Coming out, and stepping in, and stepping up meant letting that in. It meant making that mine, to the degree that it can be mine, and feeling and facing the good, the bad, the ugly, and the hopeful.

Never was that made more clear than on the visit in which I stood in front of the clothes Harvey Milk was wearing the day he was murdered in City Hall.

It was a simple and respectful display, a dark box whose contents were illuminated only when the viewer stepped close enough to clearly intend to actively engage with the exhibit. Soft lighting brought the suit into focus - the damage and the stains neither hidden nor glorified - while a piece of the (in)famous recording Milk made in recognition of the strong possibility of his assassination played.

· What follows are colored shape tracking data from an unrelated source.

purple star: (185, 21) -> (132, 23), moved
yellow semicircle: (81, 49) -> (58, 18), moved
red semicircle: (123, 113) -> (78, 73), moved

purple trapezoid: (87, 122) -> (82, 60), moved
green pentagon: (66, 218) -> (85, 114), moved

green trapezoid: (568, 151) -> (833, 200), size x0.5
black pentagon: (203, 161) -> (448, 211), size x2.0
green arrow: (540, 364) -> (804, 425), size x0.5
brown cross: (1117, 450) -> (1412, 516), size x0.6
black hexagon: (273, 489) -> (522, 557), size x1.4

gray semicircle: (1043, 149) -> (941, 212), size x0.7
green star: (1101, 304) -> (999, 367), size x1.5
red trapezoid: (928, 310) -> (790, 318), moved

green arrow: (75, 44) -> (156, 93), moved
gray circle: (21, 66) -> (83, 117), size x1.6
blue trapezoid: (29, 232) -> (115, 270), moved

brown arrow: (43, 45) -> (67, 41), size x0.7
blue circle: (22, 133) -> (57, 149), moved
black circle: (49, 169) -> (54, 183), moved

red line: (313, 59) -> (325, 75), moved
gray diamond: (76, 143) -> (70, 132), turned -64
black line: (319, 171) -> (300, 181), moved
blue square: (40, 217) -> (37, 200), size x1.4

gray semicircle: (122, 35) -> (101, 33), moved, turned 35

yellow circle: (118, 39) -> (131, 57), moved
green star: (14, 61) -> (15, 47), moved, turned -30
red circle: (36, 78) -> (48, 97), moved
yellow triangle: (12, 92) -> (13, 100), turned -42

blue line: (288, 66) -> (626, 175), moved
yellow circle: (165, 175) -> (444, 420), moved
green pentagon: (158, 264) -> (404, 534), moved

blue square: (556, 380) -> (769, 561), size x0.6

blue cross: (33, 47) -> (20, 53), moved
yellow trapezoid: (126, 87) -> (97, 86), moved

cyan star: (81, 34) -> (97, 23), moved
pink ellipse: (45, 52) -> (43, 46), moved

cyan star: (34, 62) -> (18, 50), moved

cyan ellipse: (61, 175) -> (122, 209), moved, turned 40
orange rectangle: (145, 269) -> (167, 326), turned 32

The good, the bad, the ugly. And the hopeful. I stood there for a good long while, overcome, because a person I had never and would never know had stood up, years before I was even born, and taken action - at the risk and eventual cost of his own life - that had made my life better. He was aware of and accepted that risk and did what he felt he could and should do.

You don't do that without believing, firmly and unshakably, in the possibility of more. Of better. If not for you, than the next folks. And the next.

That feeling is not quiet, and it is not complacent, and it does not erase or justify what should not be. But it is one way forward.

History and hope. It was then, and it's now, and we will make sure that it will be.